**EXERCISE AIM:**
Up to and including the line bearing "da. Nessun problema, nessun", output every line of the entries exactly as written, starting from the first; pictures stay out.

BEGIN RECORD EXCERPTS

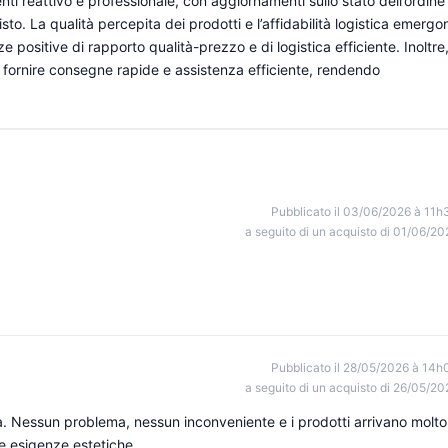
ienti reattivo e professionale, con aggiornamenti sullo stato dell’ordine
isto. La qualità percepita dei prodotti e l’affidabilità logistica emergo
 positive di rapporto qualità-prezzo e di logistica efficiente. Inoltre
l fornire consegne rapide e assistenza efficiente, rendendo
Pubblicato il 03/06/2026 à 11h
a seguito di un acquisto di 01/06/20
Pubblicato il 28/05/2026 à 14h
a seguito di un acquisto di 26/05/20
da. Nessun problema, nessun inconveniente e i prodotti arrivano molto
e esigenze estetiche.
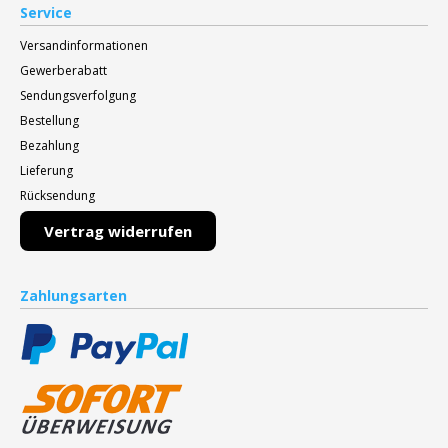
Service
Versandinformationen
Gewerberabatt
Sendungsverfolgung
Bestellung
Bezahlung
Lieferung
Rücksendung
Vertrag widerrufen
Zahlungsarten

END RECORD EXCERPTS

**EXERCISE OUTPUT:**
ienti reattivo e professionale, con aggiornamenti sullo stato dell’ordine
isto. La qualità percepita dei prodotti e l’affidabilità logistica emergo
 positive di rapporto qualità-prezzo e di logistica efficiente. Inoltre
l fornire consegne rapide e assistenza efficiente, rendendo
Pubblicato il 03/06/2026 à 11h
a seguito di un acquisto di 01/06/20
Pubblicato il 28/05/2026 à 14h
a seguito di un acquisto di 26/05/20
da. Nessun problema, nessun inconveniente e i prodotti arrivano molto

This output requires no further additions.